Nothing in the records should be changed in the copy, though the pictures must be left out.

(Page images and extracted text)
□ □ □

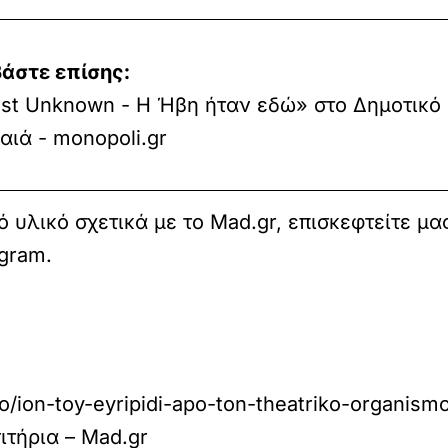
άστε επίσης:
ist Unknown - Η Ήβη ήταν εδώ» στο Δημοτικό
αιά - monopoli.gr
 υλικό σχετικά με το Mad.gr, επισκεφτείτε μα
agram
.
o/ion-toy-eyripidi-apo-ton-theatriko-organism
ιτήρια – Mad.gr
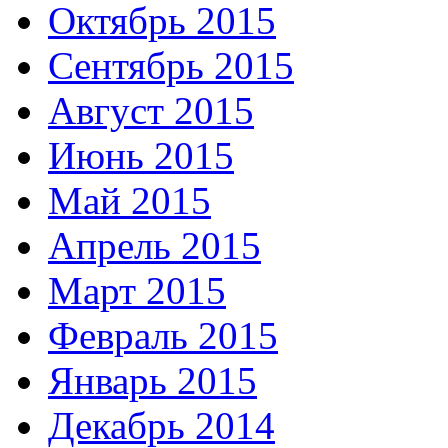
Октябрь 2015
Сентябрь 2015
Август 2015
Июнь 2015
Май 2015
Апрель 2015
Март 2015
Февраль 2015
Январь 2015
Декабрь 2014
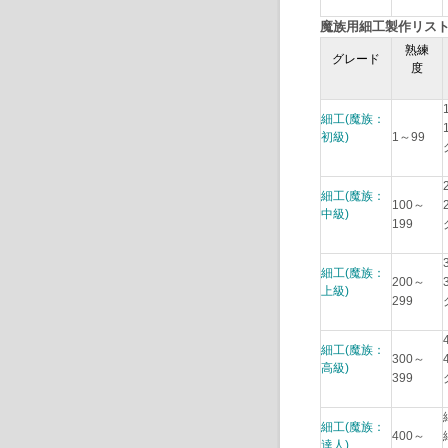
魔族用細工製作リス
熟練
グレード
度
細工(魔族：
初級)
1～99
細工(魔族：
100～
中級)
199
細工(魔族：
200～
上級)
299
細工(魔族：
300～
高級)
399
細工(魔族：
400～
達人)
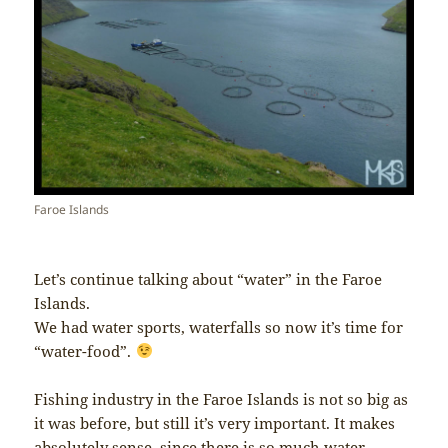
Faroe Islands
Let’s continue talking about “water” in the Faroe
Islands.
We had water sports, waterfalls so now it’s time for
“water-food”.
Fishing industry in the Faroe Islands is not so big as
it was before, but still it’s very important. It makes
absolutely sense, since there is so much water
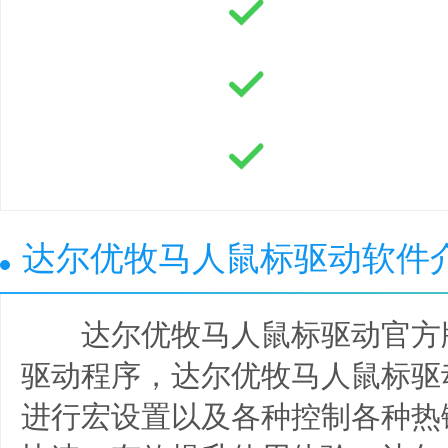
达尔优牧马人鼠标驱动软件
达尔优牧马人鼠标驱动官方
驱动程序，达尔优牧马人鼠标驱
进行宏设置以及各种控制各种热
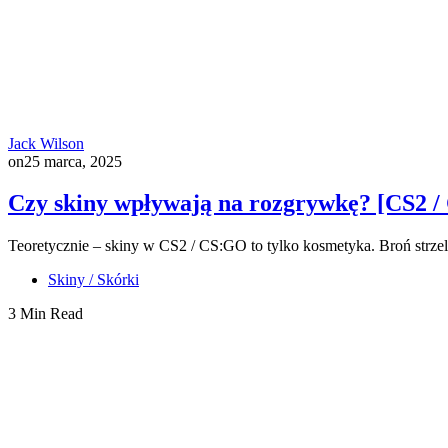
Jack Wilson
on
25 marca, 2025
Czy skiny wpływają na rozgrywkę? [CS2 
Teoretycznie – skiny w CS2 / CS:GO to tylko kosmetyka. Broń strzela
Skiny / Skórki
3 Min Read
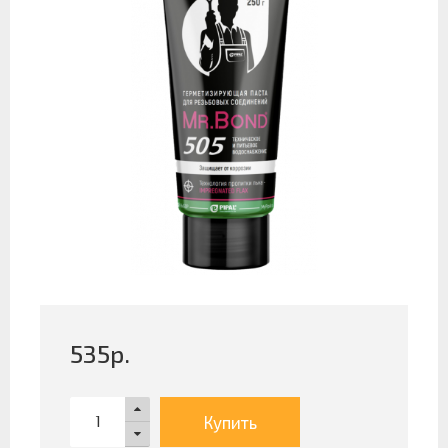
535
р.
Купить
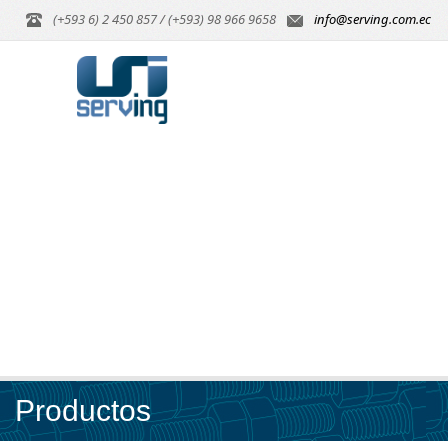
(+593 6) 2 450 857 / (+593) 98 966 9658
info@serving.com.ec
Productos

□ □ □

WRITTEN SOLUTION:
άστε επίσης:
ist Unknown - Η Ήβη ήταν εδώ» στο Δημοτικό
αιά - monopoli.gr
 υλικό σχετικά με το Mad.gr, επισκεφτείτε μα
agram
.
o/ion-toy-eyripidi-apo-ton-theatriko-organism
ιτήρια – Mad.gr
Октябрь 2015
Сентябрь 2015
Август 2015
Июнь 2015
Май 2015
Апрель 2015
Март 2015
Февраль 2015
Январь 2015
Декабрь 2014
魔族用細工製作リス
熟練
グレード
度
細工(魔族：
初級)
1～99
細工(魔族：
100～
中級)
199
細工(魔族：
200～
上級)
299
細工(魔族：
300～
高級)
399
細工(魔族：
400～
達人)
Faroe Islands
Let’s continue talking about “water” in the Faroe
Islands.
We had water sports, waterfalls so now it’s time for
“water-food”.
Fishing industry in the Faroe Islands is not so big as
it was before, but still it’s very important. It makes
absolutely sense, since there is so much water
达尔优牧马人鼠标驱动软件
达尔优牧马人鼠标驱动官方
驱动程序，达尔优牧马人鼠标驱
进行宏设置以及各种控制各种热
Jack Wilson
on
25 marca, 2025
Czy skiny wpływają na rozgrywkę? [CS2 
Teoretycznie – skiny w CS2 / CS:GO to tylko kosmetyka. Broń strzela
Skiny / Skórki
3 Min Read
535
р.
Купить
(+593 6) 2 450 857 / (+593) 98 966 9658
info@serving.com.ec
Productos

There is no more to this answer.